I have recently noticed that a quick script I had written in Perl that was designed to be used on sub 10MB files has been modified, re-tasked and used in 40MB+ text files with significant performance issues in a batch environment.
The jobs have been running for about 12 hours per run when encountering a large text file and I am wondering how do I improve the perfomance of the code? Should I slurp the file into memory and if I do it will break the jobs reliance on the line numbers in the file. Any constructive thought would be greatly appreciated, I know the job is looping through the file too many times but how to reduce that?
#!/usr/bin/perl
use strict;
use warnings;
my $filename = "$ARGV[0]"; # This is needed for regular batch use
my $cancfile = "$ARGV[1]"; # This is needed for regular batch use
my #num =();
open(FILE, "<", "$filename") || error("Cannot open file ($!)");
while (<FILE>)
{
push (#num, $.) if (/^P\|/)
}
close FILE;
my $start;
my $end;
my $loop = scalar(#num);
my $counter =1;
my $test;
open (OUTCANC, ">>$cancfile") || error ("Could not open file: ($!)");
#Lets print out the letters minus the CANCEL letters
for ( 1 .. $loop )
{
$start = shift(#num) if ( ! $start );
$end = shift(#num);
my $next = $end;
$end--;
my $exclude = "FALSE";
open(FILE, "<", "$filename") || error("Cannot open file ($!)");
while (<FILE>)
{
my $line = $_;
$test = $. if ( eof );
if ( $. == $start && $line =~ /^P\|[0-9][0-9][0-9][0-9][0-9][0-9][0-9][0-9][0-9]\|1I\|IR\|/)
{
print OUTCANC "$line";
$exclude = "TRUECANC";
next;
}
if ( $. >= $start && $. <= $end && $exclude =~ "TRUECANC")
{
print OUTCANC "$line";
} elsif ( $. >= $start && $. <= $end && $exclude =~ "FALSE"){
print $_;
}
}
close FILE;
$end = ++$test if ( $end < $start );
$start = $next if ($next);
}
#Lets print the last letter in the file
my $exclude = "FALSE";
open(FILE, "<", "$filename") || error("Cannot open file ($!)");
while (<FILE>)
{
my $line = $_;
if ( $. == $start && $line =~ /^P\|[0-9][0-9][0-9][0-9][0-9][0-9][0-9][0-9][0-9]\|1I\|IR\|/)
{
$exclude = "TRUECANC";
next;
}
if ( $. >= $start && $. <= $end && $exclude =~ "TRUECANC")
{
print OUTCANC "$line";
} elsif ( $. >= $start && $. <= $end && $exclude =~ "FALSE"){
print $_;
}
}
close FILE;
close OUTCANC;
#----------------------------------------------------------------
sub message
{
my $m = shift or return;
print("$m\n");
}
sub error
{
my $e = shift || 'unknown error';
print("$0: $e\n");
exit 0;
}
There are some things that could speed the script up, like removing unneccessary regex usage.

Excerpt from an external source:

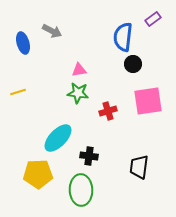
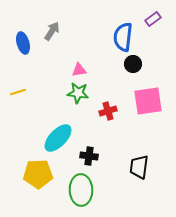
gray arrow: rotated 84 degrees counterclockwise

/^P\|/ is equivalent to "P|" eq substr $_, 0, 2.
$foo =~ "BAR" could be -1 != index $foo, "BAR".
Then there is some repeated code. Factoring that out into a sub will not increase performance per se, but makes it easier to reason about the behaviour of the script.

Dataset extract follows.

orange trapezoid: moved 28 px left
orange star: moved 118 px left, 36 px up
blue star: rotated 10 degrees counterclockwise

There are a lot of unneccessary stringifications like "$filename" – $filename alone is sufficient.
But the worst offender would be this:
for ( 1 .. $loop ) {
...
open FILE, "<", $filename or ...
while (<FILE>) {
...
}
...
}
You only need to read that file in once, preferably into an array. You can the loop over the indices:
for ( 1 .. $loop ) {
...
for my $i (0 .. $#file_contents) {
my $line = $file_contents[$i];
... # swap $. for $i, but avoid off-by-one error
}
...
}
Disk IO is slow, so cache where you can!
I also see that you are using the $exclude variable as a boolean with the values FALSE and TRUECANC. Why not 0 and 1, so you can use it directly in a conditional?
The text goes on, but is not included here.